2008-05-29 Thread Abhay Parvate
On Thu, May 29, 2008 at 11:48 PM, Tillmann Rendel [EMAIL PROTECTED]
wrote:



 Adrian Neumann wrote:

 Hello,

 I was wondering how expensive appending something to a list really is. Say
 I write

 I'd say longList ++ [5] stays unevaluated until I consumed the whole
 list and then appending should go in O(1). Similarly when concatenating two
 lists.

 Is that true, or am I missing something?


 I think that is true and you are missing something: You have to push the
 call to ++ through the whole longList while consuming it wholy one element
 at a time! So when longList has n elements, you have (n+1) calls of ++, each
 returning after O(1) steps.
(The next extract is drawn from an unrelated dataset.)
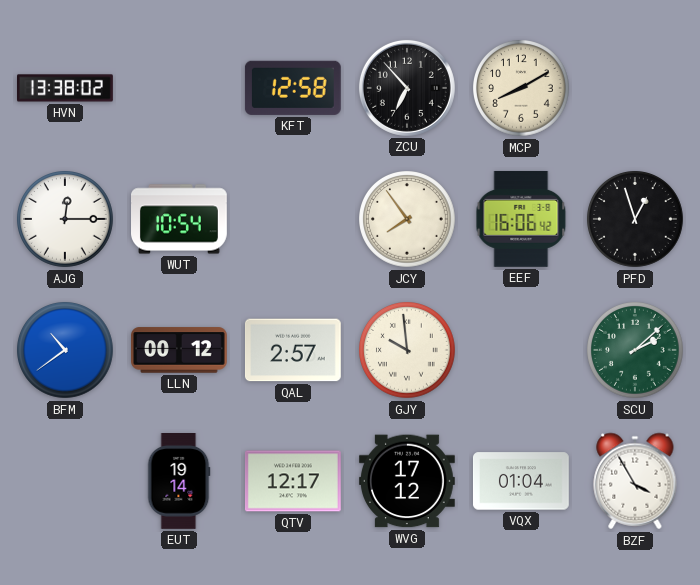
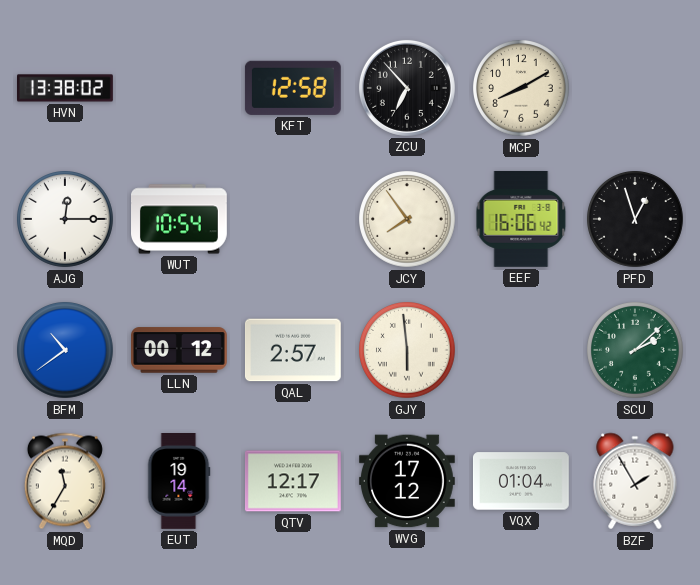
GJY: 9:59 -> 5:59
MQD: none -> 11:35
BZF: 3:55 -> 1:55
The first n calls return a list with the ++
 pushed down, and the last returns [5]. Summed together, that makes O(n)
 actual calls of ++ for one written by the programmer.

  Tillmann


In other words, if you look at the prototype of ++ given in the prelude, it
generates a new list with first (length longList) elements same as those of
longList, followed by the second list. So when you are accessing elements of
(longList ++ s), you are actually accessing the elements of this newly
generated list, which are generated as and when you access them, so that by
the time you reach the first element of s, you have generated (length
longList) elements of the result of ++.